Chickens prefer somewhere dry to sleep and nestboxes mean you will generally find the eggs, as they can lay in out of the way corners if you’re ot careful. Moveable chicken arks and simple hen houses are straightforward to build from plans. Chickens like worms and grubs, will eat tiny insects and bugs as well as grass and weeds, so they are pretty much self sufficient if they’re left to roam. Chickens that feed naturally produce eggs with lovely deep yellow yolks.

Laying hens needs layers pellets, plus a little grit for egg shell production and whatever treats you like to give them – such as a little corn. You can feed them on kitchen scraps too.

Chickens are very interesting animals, and particularly enjoy taking a bath in dry soil or sand, fluffing up their feathers and wriggling around to help get rid of mites and clean their feathers. They are also fond of sunbathing and love to lay sideways in the sun and get the rays to their outstretched wings.

If you have three birds, two may pick on the third as they establish a pecking order, so four is often a better number.

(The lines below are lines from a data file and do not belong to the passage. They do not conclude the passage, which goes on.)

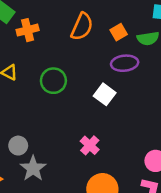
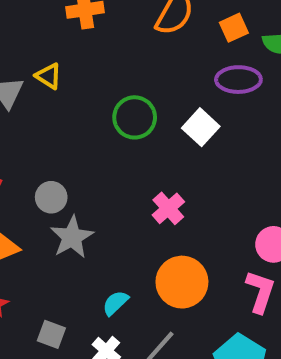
green circle: (53, 81) -> (135, 117), moved

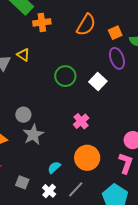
purple ellipse: (238, 80) -> (117, 58), turned 70

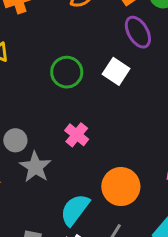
pink cross: (81, 121) -> (77, 135), moved
cyan semicircle: (54, 167) -> (75, 210), size x1.6

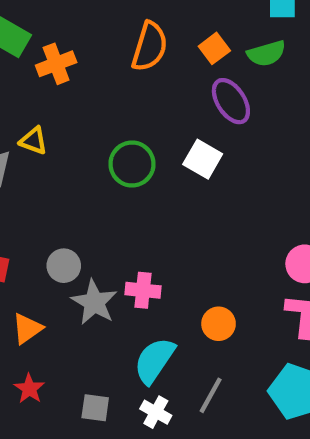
pink cross: (77, 135) -> (143, 290), moved, turned -30
orange circle: (121, 187) -> (219, 324), size x0.6

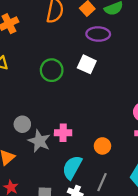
purple ellipse: (231, 101) -> (98, 34), turned -50

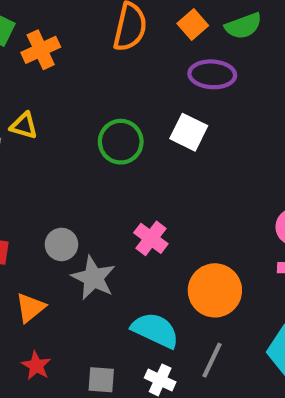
pink cross: (63, 133) -> (151, 238), moved, turned 35
orange circle: (102, 146) -> (215, 290), size x1.6
cyan semicircle: (72, 167) -> (155, 330), turned 85

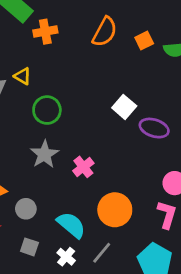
purple ellipse: (212, 74) -> (154, 128), moved
green circle: (121, 142) -> (47, 110), moved
gray circle: (61, 244) -> (26, 209), moved
gray star: (93, 278) -> (44, 154), moved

Housing chickens is quite straightforward, a large rabbit hutch will take one or two, but it should be raised off the ground – they can manage a small ladder, to keep it dry. You can make chicken arks (the triangular section chicken coops that you move around) very easily. This clear book with three sets of chicken coop plans also has comprehensive information on keeping cickens. Included are clear plans for a tall square hen house and large chicken coop with space for about 15 birds.

You should find chickens will lay up to the age of 4 or 5, but they can live until they are 15. Chickens will come to you and will gather round the coop in the evening waiting to be let in, they are more intelligent than you think.

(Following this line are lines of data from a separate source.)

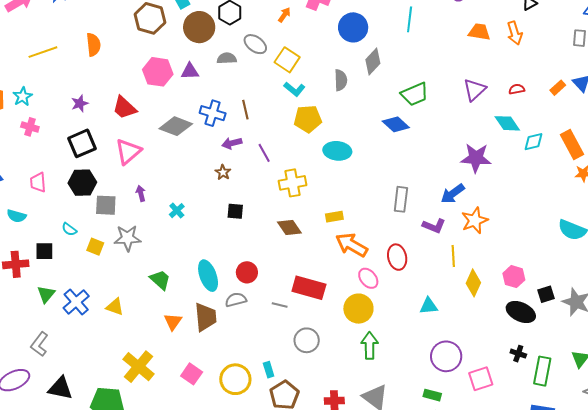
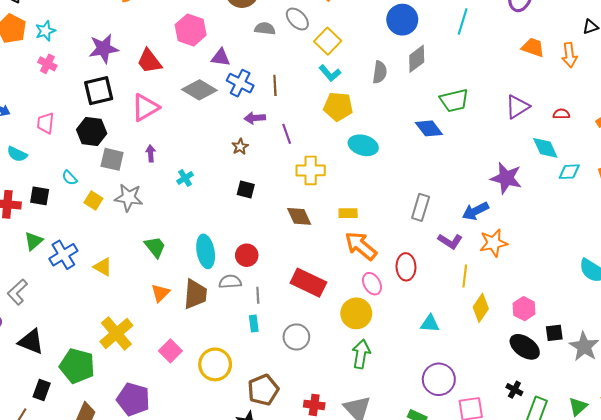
purple triangle: (190, 71) -> (221, 57), moved
purple star: (80, 103) -> (104, 49), size x1.6
gray line: (280, 305) -> (258, 295), moved, turned 63
cyan rectangle: (269, 370) -> (254, 324), moved

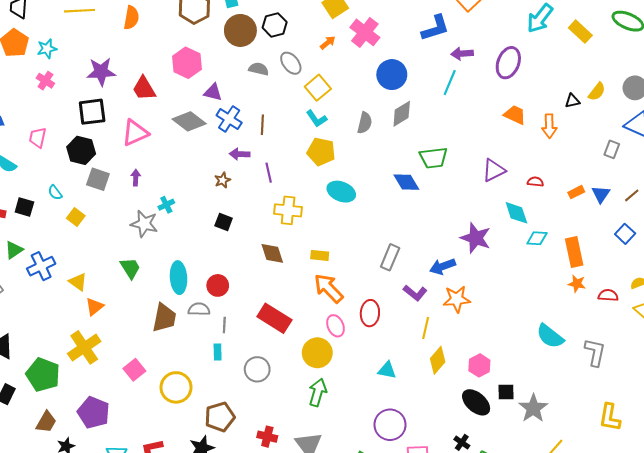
gray star: (129, 198) -> (144, 224), moved
orange triangle: (160, 293) -> (94, 307), moved

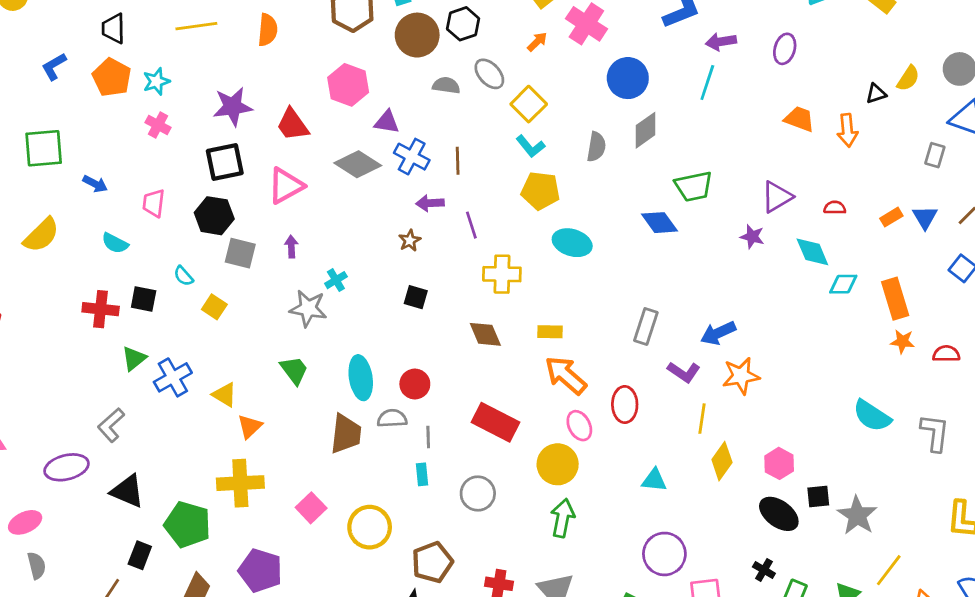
purple ellipse: (508, 63) -> (785, 49), size x0.7
purple star: (476, 238) -> (752, 237), moved, size x0.6
yellow cross: (84, 347) -> (240, 483), turned 36

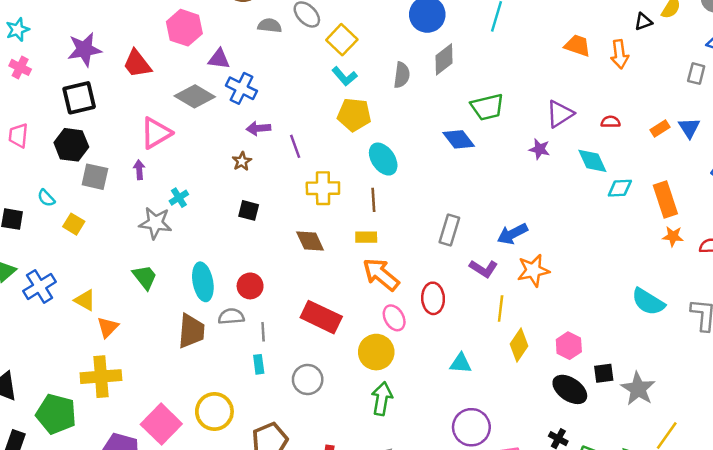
brown line: (458, 161) -> (373, 200), moved
pink triangle: (286, 186) -> (156, 133), moved
cyan ellipse: (572, 243) -> (383, 159), turned 40
pink square: (311, 508) -> (161, 424), moved, size x1.5

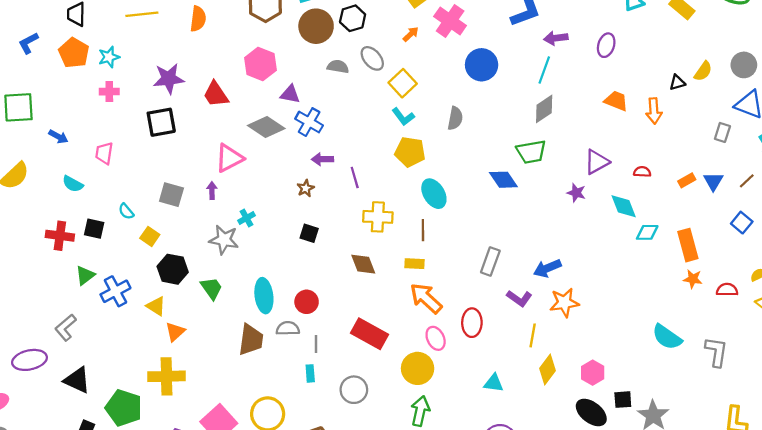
gray diamond: (444, 59) -> (544, 109), moved
pink cross: (20, 67) -> (109, 92), turned -30
black hexagon: (71, 145) -> (173, 269), moved

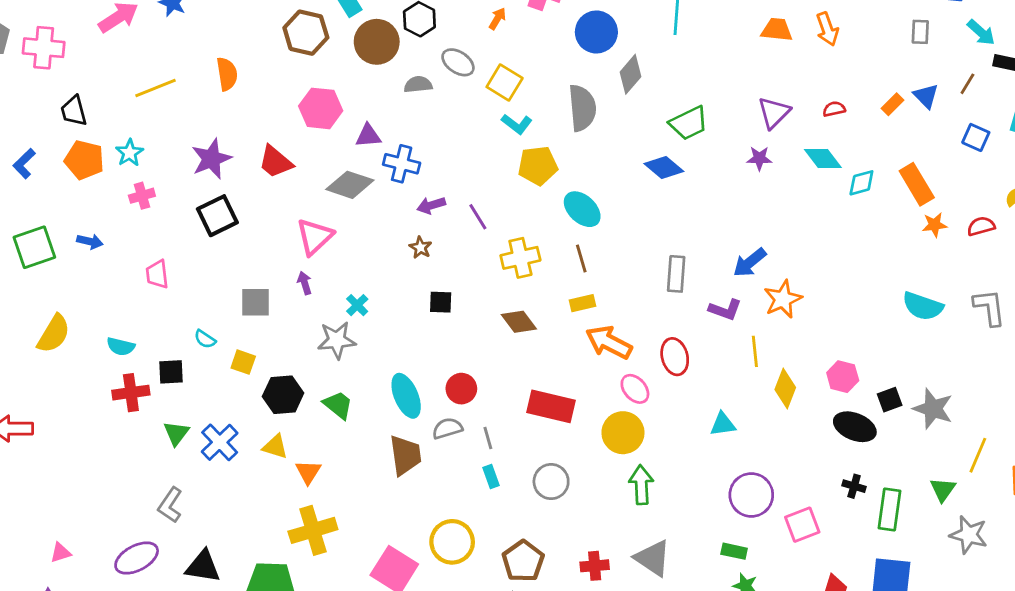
gray diamond: (544, 109) -> (630, 74), moved
gray semicircle: (455, 118) -> (582, 108), size x1.5
blue arrow: (58, 137) -> (90, 241), moved
cyan semicircle: (73, 184) -> (121, 346), moved

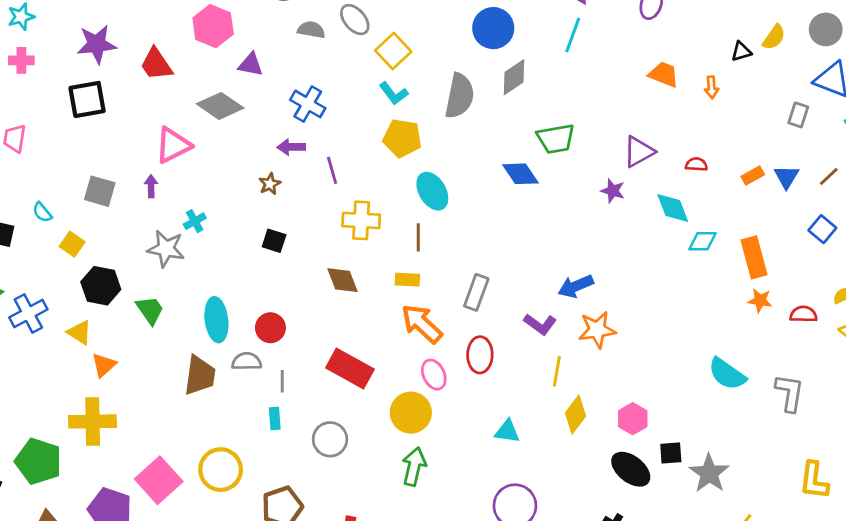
orange arrow: (827, 29) -> (711, 87), size x0.7
blue cross: (402, 164) -> (308, 104), moved
gray rectangle: (676, 274) -> (476, 292), moved

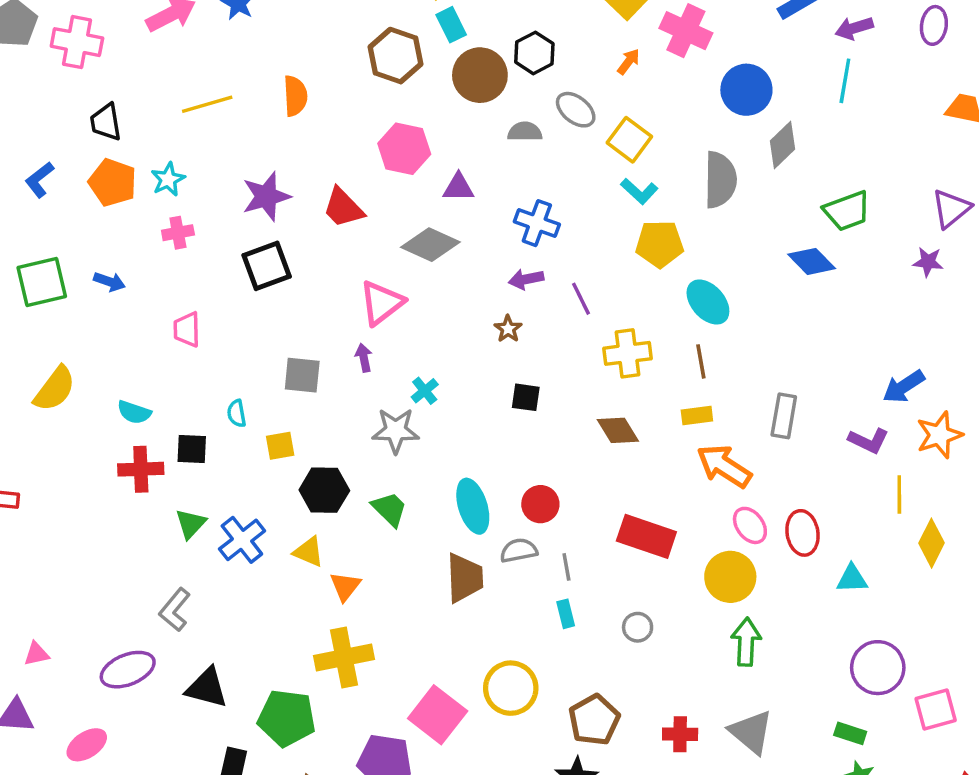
cyan semicircle: (42, 212) -> (237, 413), turned 40
yellow square: (72, 244) -> (280, 446), turned -35
red ellipse: (480, 355) -> (802, 533), moved
gray circle: (330, 439) -> (638, 627), size x0.7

Chickens may nibble at strawberries and tomatoes, and take a shine to some of your best blooms, so keeping them in a run for most of the day may be sensible. The chicken ark which you can move every day or two, allows you to move the hens around your plot, giving them access to new ground, but keeping the chickens where you want them.

They will need to be let out of the roosting area early in the morning as soon as it is light as the more daylight they get the more eggs they will lay as they need natural daylight to produce eggs.